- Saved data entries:
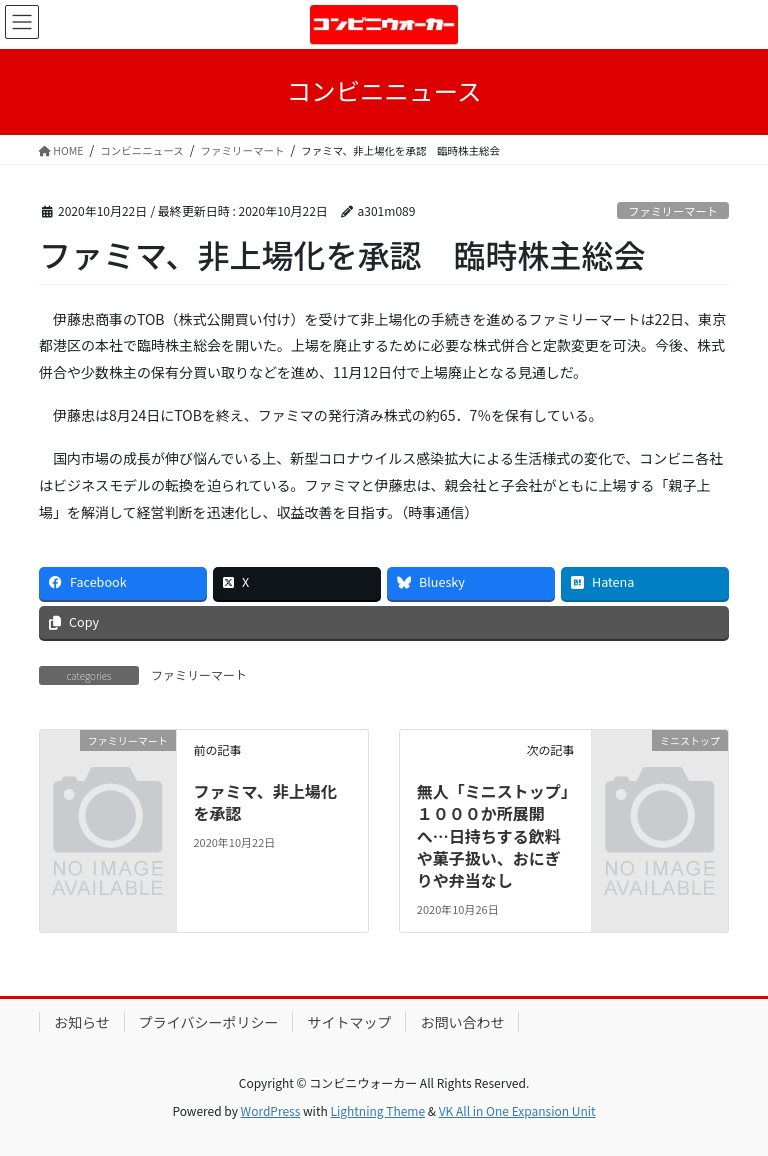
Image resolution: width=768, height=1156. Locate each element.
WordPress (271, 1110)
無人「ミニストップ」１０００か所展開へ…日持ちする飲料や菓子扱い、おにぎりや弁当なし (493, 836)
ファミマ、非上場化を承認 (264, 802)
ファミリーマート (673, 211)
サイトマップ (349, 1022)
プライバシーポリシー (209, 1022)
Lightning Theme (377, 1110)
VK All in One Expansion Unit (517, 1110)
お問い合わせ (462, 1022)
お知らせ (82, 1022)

- TASK BRIEF: Would you copy exactly the lines from the one that contains "サイトマップ (349, 1022)" through the final line of the records above, including both?

- YOUR SOLUTION:
サイトマップ (349, 1022)
プライバシーポリシー (209, 1022)
Lightning Theme (377, 1110)
VK All in One Expansion Unit (517, 1110)
お問い合わせ (462, 1022)
お知らせ (82, 1022)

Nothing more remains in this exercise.